Here's what I was lucky enough to be doing on Thanksgiving Day with my wonderful daughter who was visiting us (and she just so happens to be an entomologist and former honeybee research assistant). 
Doing chores on my hive together....


----------



## Omie (Nov 10, 2009)

and this one....


----------



## Velbert (Mar 19, 2006)

very nice pic

where is all your snow lol


----------



## honeyman46408 (Feb 14, 2003)

Verry nice pics and a nice shot of Mountain Camp method of putting sugar on top of the hive. 1 pic = 1000 words :thumbsup:


----------



## Dalantech (Oct 1, 2009)

Really cool that you got to inspect your hive together!


----------



## kathygibson (Nov 3, 2009)

Great pics....nice to have a hobby you can share with your daughter.

Best,
Kathy


----------



## irwin harlton (Jan 7, 2005)

Omie, can you please elaborate on the bottom board shown in the pic, thank you,irwin


----------



## Jeffzhear (Dec 2, 2006)

Makes me wish I had a daughter...Thanks for sharing your pictures, as they are very nice.


----------



## Omie (Nov 10, 2009)

irwin harlton said:


> Omie, can you please elaborate on the bottom board shown in the pic, thank you,irwin


Sure Irwin,
_*
Starting from the bottom....*_

First is a blue regular solid bottom board, with its entrance opening facing front.

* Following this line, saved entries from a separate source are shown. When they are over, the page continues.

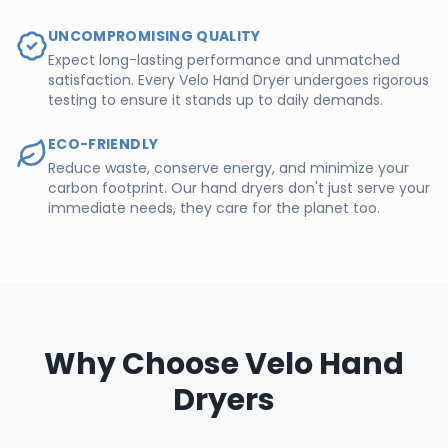
UNCOMPROMISING QUALITY
Expect long-lasting performance and unmatched
satisfaction. Every Velo Hand Dryer undergoes rigorous
testing to ensure it stands up to daily demands.
ECO-FRIENDLY
Reduce waste, conserve energy, and minimize your
carbon footprint. Our hand dryers don't just serve your
immediate needs, they care for the planet too.
Why Choose Velo Hand
Dryers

In that opening is a yellow wooden entrance reducer (seen on front of hive only) in which I chiseled a 2 1/2" rectangular opening to allow ventilation to enter the hive below the screen board. (bees don't go in there, it does not allow entrance to the hive)

Above that blue solid bottom board is a yellow full screen bottom board with its entrance facing front. That's where the bees enter and leave the hive.

Across that whole main entrance is a sliding metal mouse guard (the red and white thing with little entrance holes in it). We have plenty of field mice around here and they love to find warm nest boxes in the winter! I then felt sorry for the bees walking around the entrance area on the cold white painted metal, so I put some strips of black electrical tape for them to walk on there...much easier on their little tootsies.
Lastly is the big blue thing, which is a slatted rack to give the bees added insulation and ventilation in winter, and extra clustering room in the Spring to hopefully help discourage swarming.

Then there is a small 1/2" opening on top front, you can't see because the telescope lid is hanging over it. this is for ventilation and an additional entrance. The bees are using both bottom and top entrances.

Lots of folks might think all this is overkill. Oh well. It makes some sense to me and I thought I'd try it.


----------